- _Task item_: Report all lines in the records that hold the string "شركة".

- _Information_:

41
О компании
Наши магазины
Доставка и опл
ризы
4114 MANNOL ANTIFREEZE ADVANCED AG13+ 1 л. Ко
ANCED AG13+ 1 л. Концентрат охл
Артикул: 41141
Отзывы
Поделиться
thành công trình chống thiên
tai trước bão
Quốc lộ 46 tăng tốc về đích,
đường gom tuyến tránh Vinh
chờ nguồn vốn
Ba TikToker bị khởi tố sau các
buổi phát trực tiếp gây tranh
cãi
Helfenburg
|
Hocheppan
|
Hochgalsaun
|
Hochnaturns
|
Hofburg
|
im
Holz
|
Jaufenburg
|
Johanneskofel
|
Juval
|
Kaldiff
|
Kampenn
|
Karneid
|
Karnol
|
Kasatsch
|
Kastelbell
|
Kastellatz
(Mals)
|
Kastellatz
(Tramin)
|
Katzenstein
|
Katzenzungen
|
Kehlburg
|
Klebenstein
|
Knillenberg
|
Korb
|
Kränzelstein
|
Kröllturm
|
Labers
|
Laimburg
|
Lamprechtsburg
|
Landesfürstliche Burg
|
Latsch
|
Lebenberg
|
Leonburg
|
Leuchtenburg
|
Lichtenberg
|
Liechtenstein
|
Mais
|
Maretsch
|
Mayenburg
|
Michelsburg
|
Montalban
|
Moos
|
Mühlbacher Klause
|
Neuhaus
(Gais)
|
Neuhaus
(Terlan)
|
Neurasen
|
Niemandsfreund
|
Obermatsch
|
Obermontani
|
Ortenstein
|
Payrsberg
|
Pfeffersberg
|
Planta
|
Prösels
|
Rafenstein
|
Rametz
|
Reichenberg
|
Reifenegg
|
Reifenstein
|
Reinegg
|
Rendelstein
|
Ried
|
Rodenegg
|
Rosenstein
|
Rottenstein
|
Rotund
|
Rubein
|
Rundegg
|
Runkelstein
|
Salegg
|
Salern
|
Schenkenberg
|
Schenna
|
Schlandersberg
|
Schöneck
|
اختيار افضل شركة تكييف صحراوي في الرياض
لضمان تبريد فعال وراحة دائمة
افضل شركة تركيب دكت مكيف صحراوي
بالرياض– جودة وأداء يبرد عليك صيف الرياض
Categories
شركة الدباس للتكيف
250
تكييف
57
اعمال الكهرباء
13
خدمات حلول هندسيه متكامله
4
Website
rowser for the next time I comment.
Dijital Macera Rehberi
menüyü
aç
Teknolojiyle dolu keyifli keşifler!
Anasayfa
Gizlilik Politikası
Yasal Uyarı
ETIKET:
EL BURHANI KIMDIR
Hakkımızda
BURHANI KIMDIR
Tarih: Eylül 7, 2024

- _Exercise output_:
اختيار افضل شركة تكييف صحراوي في الرياض
افضل شركة تركيب دكت مكيف صحراوي
شركة الدباس للتكيف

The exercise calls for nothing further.